## PROBLEM DETAILS
Return exactly the span of lines in the following data that opens with the line containing "う計算です。1曲ずつ購入したり、CDを購入するのが馬" and closes with the line containing "material de referência com orientações". Include nothing else.

## RECORDS SHOWN
■ ■ ■ ■

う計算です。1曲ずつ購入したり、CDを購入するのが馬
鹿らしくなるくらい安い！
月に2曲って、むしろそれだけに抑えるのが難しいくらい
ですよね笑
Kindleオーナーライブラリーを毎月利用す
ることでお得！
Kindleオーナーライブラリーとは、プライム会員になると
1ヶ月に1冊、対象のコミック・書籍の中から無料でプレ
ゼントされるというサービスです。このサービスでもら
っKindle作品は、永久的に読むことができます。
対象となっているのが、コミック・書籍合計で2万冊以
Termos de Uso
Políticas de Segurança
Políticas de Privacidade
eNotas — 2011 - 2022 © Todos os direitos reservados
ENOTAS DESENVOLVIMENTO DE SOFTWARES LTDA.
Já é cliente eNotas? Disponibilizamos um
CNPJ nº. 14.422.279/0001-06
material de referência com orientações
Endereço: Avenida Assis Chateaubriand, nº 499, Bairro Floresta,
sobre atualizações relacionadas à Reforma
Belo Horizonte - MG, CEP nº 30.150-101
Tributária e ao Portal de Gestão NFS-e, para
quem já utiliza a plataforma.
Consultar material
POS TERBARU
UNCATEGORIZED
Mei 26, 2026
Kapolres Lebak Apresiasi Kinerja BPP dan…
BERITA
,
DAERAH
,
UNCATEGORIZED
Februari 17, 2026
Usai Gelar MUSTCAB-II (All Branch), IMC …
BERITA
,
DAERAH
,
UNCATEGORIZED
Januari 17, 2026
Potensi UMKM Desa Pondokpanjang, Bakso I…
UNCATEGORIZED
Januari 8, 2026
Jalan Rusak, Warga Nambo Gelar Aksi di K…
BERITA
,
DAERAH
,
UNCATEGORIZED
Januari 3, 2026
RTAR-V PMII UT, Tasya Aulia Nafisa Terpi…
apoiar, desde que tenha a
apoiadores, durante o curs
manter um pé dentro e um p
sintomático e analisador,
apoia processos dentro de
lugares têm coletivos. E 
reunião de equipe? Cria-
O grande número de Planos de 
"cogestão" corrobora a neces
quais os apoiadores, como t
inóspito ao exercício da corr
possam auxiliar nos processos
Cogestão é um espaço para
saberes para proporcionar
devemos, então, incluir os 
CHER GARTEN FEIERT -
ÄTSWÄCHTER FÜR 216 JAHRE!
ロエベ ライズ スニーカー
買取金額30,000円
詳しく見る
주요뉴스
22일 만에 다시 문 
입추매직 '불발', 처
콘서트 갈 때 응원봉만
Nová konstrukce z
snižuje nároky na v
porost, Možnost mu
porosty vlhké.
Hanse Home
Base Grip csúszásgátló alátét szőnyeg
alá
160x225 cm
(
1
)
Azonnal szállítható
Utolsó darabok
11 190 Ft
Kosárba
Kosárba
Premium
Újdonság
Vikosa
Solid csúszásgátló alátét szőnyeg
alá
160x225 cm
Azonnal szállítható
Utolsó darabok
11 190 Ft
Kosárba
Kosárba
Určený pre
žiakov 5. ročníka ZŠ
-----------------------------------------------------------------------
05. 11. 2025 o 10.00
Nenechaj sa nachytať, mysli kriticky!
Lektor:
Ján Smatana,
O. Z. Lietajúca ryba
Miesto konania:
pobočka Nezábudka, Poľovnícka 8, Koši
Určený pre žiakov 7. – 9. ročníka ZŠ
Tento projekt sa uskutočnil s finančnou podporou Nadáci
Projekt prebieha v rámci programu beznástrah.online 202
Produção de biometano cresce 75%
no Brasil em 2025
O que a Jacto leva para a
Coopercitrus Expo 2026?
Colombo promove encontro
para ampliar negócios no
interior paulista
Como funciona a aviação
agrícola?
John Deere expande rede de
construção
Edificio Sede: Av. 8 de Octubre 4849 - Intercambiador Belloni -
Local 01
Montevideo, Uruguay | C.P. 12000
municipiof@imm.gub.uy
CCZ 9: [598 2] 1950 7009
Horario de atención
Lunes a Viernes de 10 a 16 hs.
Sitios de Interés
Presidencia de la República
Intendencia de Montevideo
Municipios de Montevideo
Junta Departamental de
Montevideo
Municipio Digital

■ ■ ■ ■

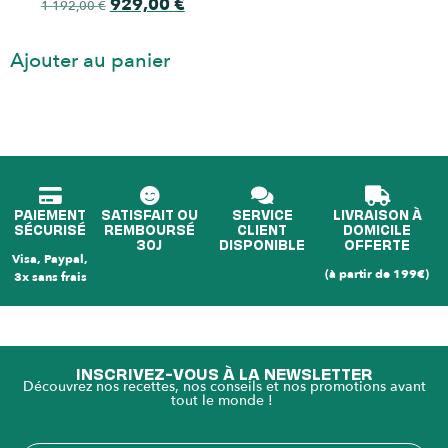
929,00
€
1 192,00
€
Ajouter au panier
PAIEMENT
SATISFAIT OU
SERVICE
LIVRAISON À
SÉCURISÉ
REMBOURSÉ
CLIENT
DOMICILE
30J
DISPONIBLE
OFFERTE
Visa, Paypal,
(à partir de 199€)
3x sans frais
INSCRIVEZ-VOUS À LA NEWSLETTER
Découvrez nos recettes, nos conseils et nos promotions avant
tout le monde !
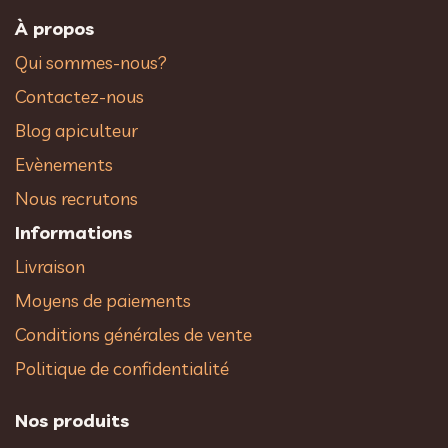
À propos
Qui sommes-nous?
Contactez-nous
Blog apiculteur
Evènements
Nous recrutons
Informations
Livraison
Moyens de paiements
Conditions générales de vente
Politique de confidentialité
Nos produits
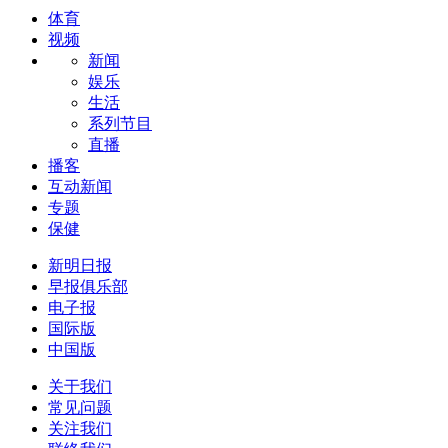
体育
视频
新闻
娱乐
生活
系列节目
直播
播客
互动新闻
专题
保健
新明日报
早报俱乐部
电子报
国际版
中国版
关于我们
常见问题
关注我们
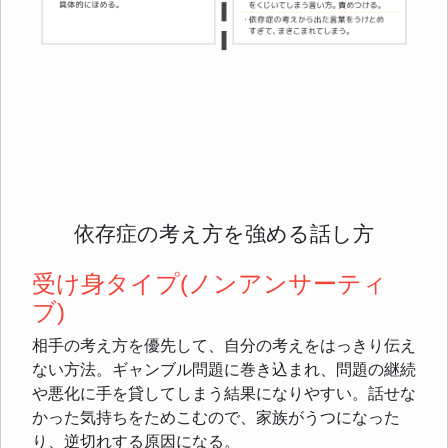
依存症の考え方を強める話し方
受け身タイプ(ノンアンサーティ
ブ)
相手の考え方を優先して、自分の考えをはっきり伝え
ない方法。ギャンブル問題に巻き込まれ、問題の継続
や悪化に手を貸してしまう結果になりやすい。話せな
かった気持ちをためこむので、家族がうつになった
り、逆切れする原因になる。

■ ■ ■ ■

## COMPLETED EXERCISE
う計算です。1曲ずつ購入したり、CDを購入するのが馬
鹿らしくなるくらい安い！
月に2曲って、むしろそれだけに抑えるのが難しいくらい
ですよね笑
Kindleオーナーライブラリーを毎月利用す
ることでお得！
Kindleオーナーライブラリーとは、プライム会員になると
1ヶ月に1冊、対象のコミック・書籍の中から無料でプレ
ゼントされるというサービスです。このサービスでもら
っKindle作品は、永久的に読むことができます。
対象となっているのが、コミック・書籍合計で2万冊以
Termos de Uso
Políticas de Segurança
Políticas de Privacidade
eNotas — 2011 - 2022 © Todos os direitos reservados
ENOTAS DESENVOLVIMENTO DE SOFTWARES LTDA.
Já é cliente eNotas? Disponibilizamos um
CNPJ nº. 14.422.279/0001-06
material de referência com orientações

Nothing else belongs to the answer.